Vous attendez des jumeaux

La très grande majorité des équipes médicales déclenchent les accouchements de jumeaux à 37 SA. C’est une des recommandations de la Haute Autorité de Santé. Donc on est dans le cas d’un protocole national. C’est pas dangereux de laisser une grossesse de jumeaux aller à son terme, l’Histoire regorgent de personnages célèbres qui étaient jumeaux et qui sont venus quand c’était le moment pour eux ! Mais le déclenchement apporte plus de sérénité pour l’équipe. Cela permet de prévoir d’avoir suffisamment de personnel pour s’occuper des bébés et de la mère. Parce que oui, dans ce cas, il y a beaucoup de monde dans le bloc d’accouchement : 1 obstétricien, voire 2, 2 sage-femme (1 pour chaque bébé), un anesthésiste, un infirmier anesthésiste, un infirmier de bloc, un pédiatre au minimum ! Les stagiaires peuvent compléter la liste.

 

Le déclenchement de convenance

Oui il existe aussi celui-ci. C’est même de ce type de déclenchement dont je parle au début de cet article. La convenance peut être pour les parents. On peut comprendre que si papa est militaire et doive partir en mission de 6 mois, il appréciera de voir son bébé naître avant le départ.

Mais la convenance peut aussi être pour les équipes, souvent en sous effectifs, avec de moins en moins de lits pour accueillir tout le monde. C’est donc plus pratique pour eux de cadencer les naissances, c’est une question de gestion ! Et ce n’est pas moi qui le dis mais le Dr Amina YAMGNANE dans le film « Faut pas pousser » de Nina Narre. L’ennui dans cette affaire, c’est qu’ils ne vous le disent pas ouvertement. Et là c’est à ce moment-là que l’on entend bébé trop gros, trop petit ou pas assez de liquide. Les parents inquiets pour leur bébé acceptent, alors qu’il va très bien.

 

Comment déclencher la naissance de bébé ?

 

Il y a plusieurs techniques, médicamenteuses ou non. Elles sont variables selon le stade de la grossesse, vos antécédents…

 

Les techniques non médicamenteuses

Le ballonnet

C’est une sonde avec à l’extrémité 2 petits ballons que l’on vient remplir de liquide. Il faut que le col soit un peu ouvert pour pouvoir le mettre. Il y aura un ballon du côté du bébé et un autre du côté du vagin, soit un de chaque côté du col. En les remplissant, cela va forcer le col à s’ouvrir plus et donc lancer les contractions.

 

Le décollement des membranes

C’est lors d’un toucher vaginal que celui-ci va se faire. La sage-femme ou le gynéco vont venir décoller la poche, dans laquelle bébé se trouve, de l’utérus. C’est fait avec les doigts, qui sont bien sûr gantés en stérile. Cette technique peut être douloureuse. Beaucoup de mamans disent ne pas avoir donné leur accord quand cela a été fait. J’espère que ce ne sera pas votre cas. Les membranes étant décollées, le corps va alors déclencher l’accouchement et les contractions vont commencer.

 

Les techniques médicamenteuses

Les prostaglandines

Elles peuvent être données en comprimé ou directement dans le vagin, le fameux tampon !
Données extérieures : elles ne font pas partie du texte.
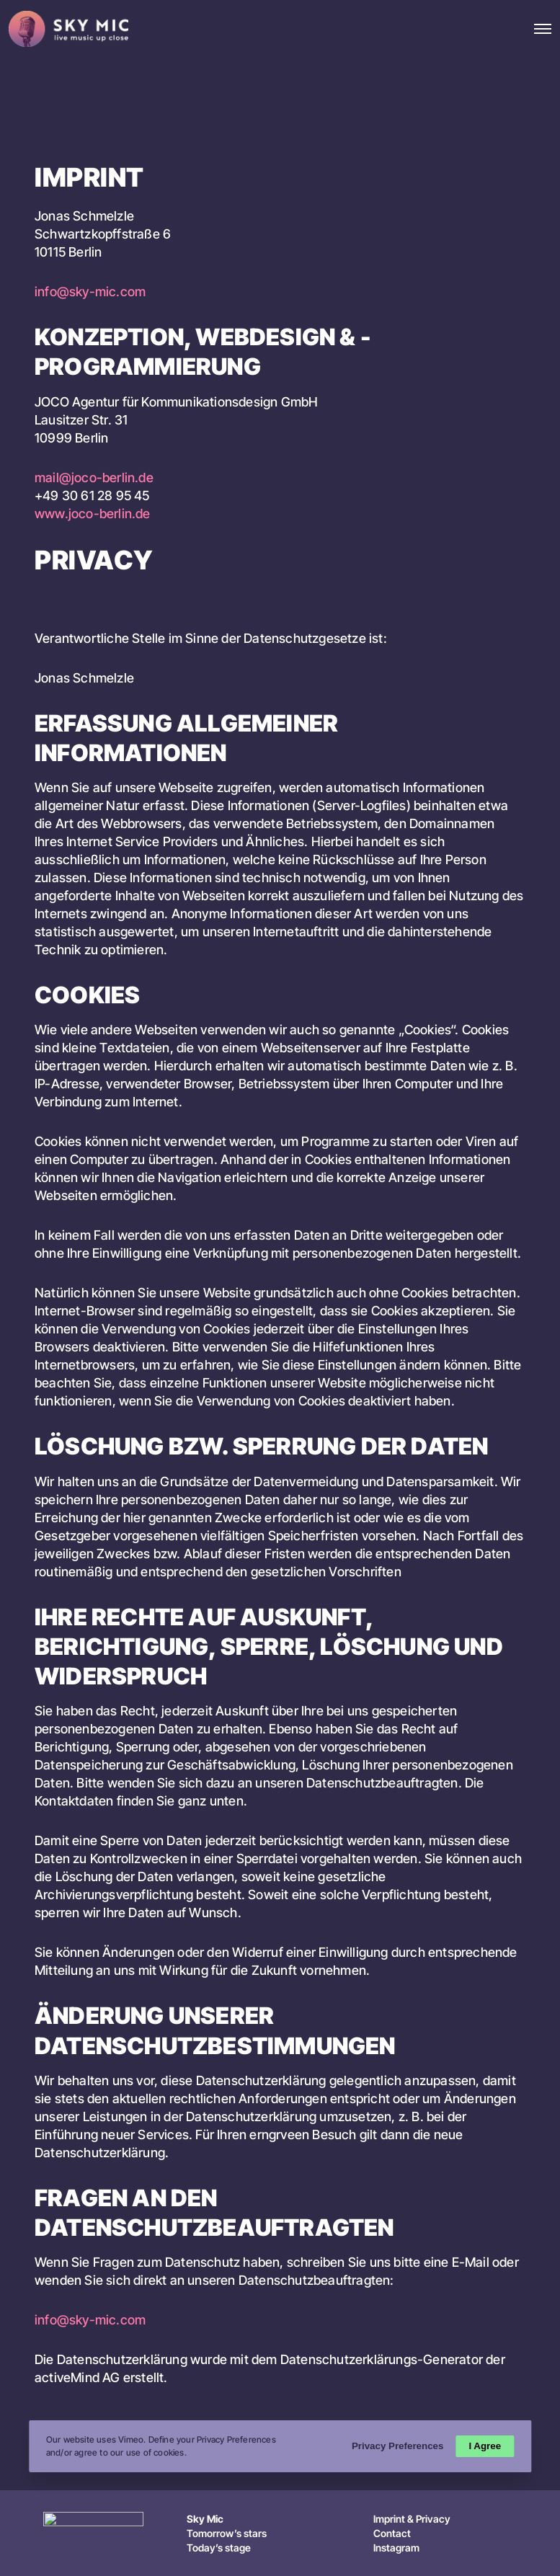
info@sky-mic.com (90, 291)
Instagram (396, 2547)
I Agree (484, 2445)
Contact (392, 2533)
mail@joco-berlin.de (94, 477)
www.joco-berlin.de (93, 513)
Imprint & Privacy (411, 2519)
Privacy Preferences (397, 2445)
C’est pour aider à préparer le col. C’est souvent la première intention avant la perfusion. Une fois que le col commence à s’effacer, les contractions peuvent venir naturellement. Quand c’est le cas, c’est que bébé était près à venir, c’est le coup de pouce qui accélère les choses. Et si les contractions se font attendre, il y aura ensuite la perfusion d’ocytocine mais avec un col préparé c’est quand même mieux

Par contre, c’est contre-indiqué en cas d’antécédent de césarienne, cela majore le risque de rupture utérine.

 

La perfusion d’ocytocine de synthèse ou Syntocinon

L’ocytocine ne venant pas naturellement pour que le travail se lance, il sera utilisé de l’ocytocine de synthèse. C’est très efficace. Les femmes qui ont eu un déclenchement de cette façon le savent bien. L’ennui c’est que notre corps ne synthétise pas les endorphines comme dans un accouchement physiologique. Et donc c’est très douloureux. C’est pour cela que la majorité demandent à avoir la péridurale, au risque de diminuer la mobilité et donc de ralentir le travail. Mais quand les autres méthodes ont échoué à faire venir bébé, c’est la seule qui reste.
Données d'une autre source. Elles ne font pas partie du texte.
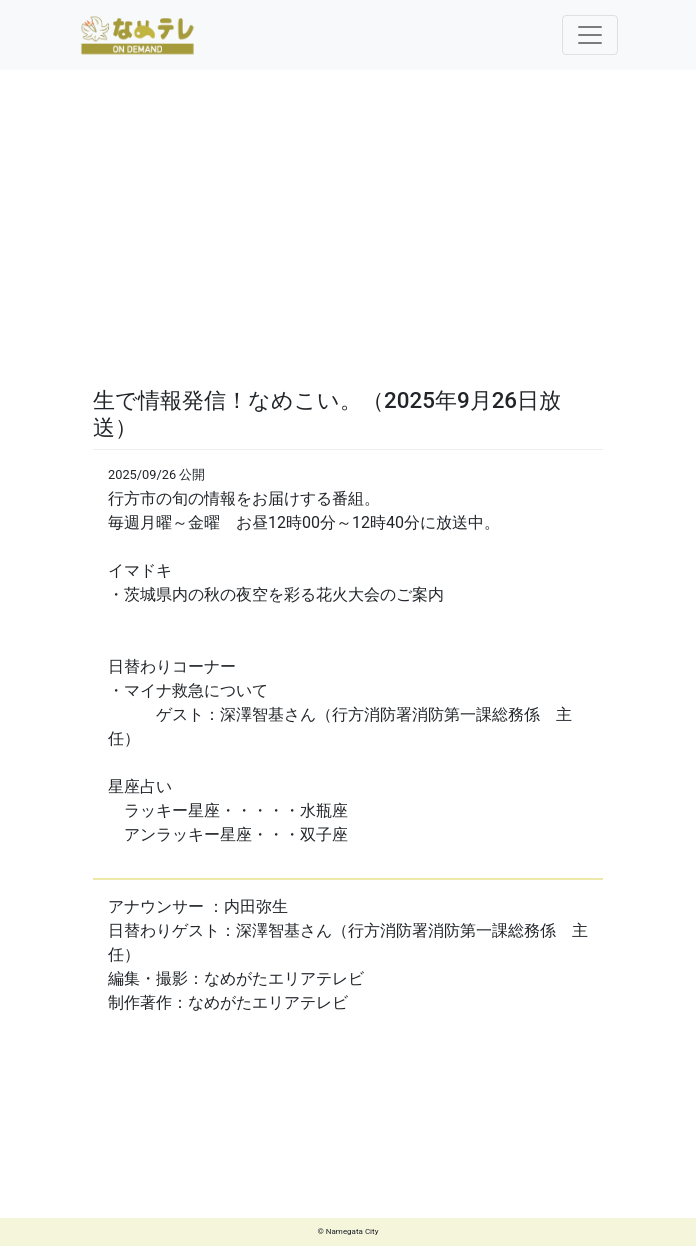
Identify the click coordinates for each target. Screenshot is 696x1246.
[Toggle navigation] (590, 35)
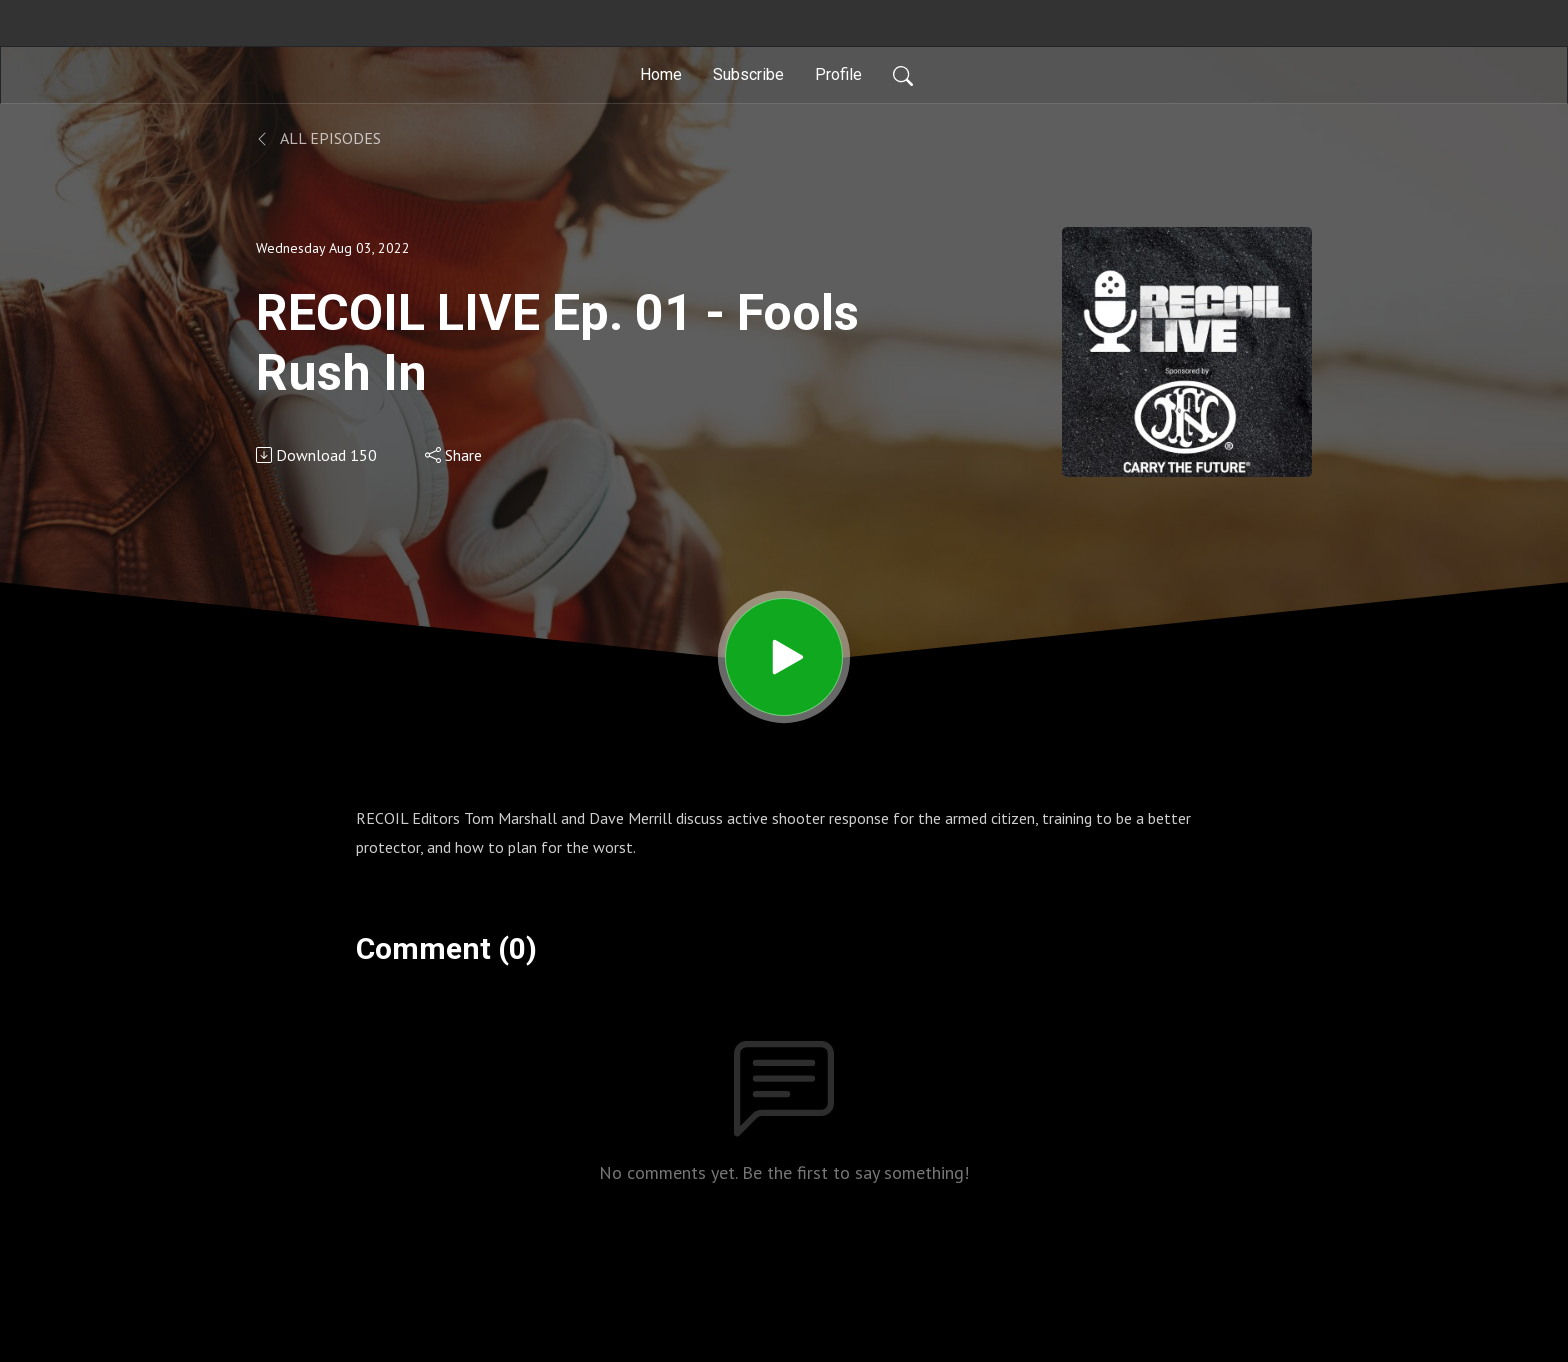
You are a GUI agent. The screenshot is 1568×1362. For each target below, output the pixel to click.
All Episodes (318, 138)
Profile (838, 74)
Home (661, 74)
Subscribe (748, 74)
Il y a tout de même des précautions à prendre. Normalement, il faudrait attendre au moins 6 h entre l’administration de prostaglandines en intra-vaginal et l’administration d’ocytocine de synthèse. Dans les faits c’est pas toujours le cas.

Si vous êtes allergique au latex, cela peut entraîner un choc anaphylactique. Là aussi, j’ai régulièrement des témoignages de mamans qui me disent que l’équipe n’en a pas tenu compte. Ce qui est une faute médicale !

Le syntocinon peut aussi provoquer des bradycardies chez bébé, c’est-à-dire que son cœur ralenti. C’est la raison principale des départs en césarienne sur les échecs de déclenchements.

 

En conclusion

Le déclenchement peut être très utile, particulièrement si vous faîtes une pré-éclampsie, ça va vous sauver la vie !

Vous avez le droit de prendre le temps d’y réfléchir pour les autres cas de figure. N’hésitez pas à poser des questions à l’équipe qui vous suit, à demander un autre avis médical.

Et puis je suis disponible pour en parler avec vous également !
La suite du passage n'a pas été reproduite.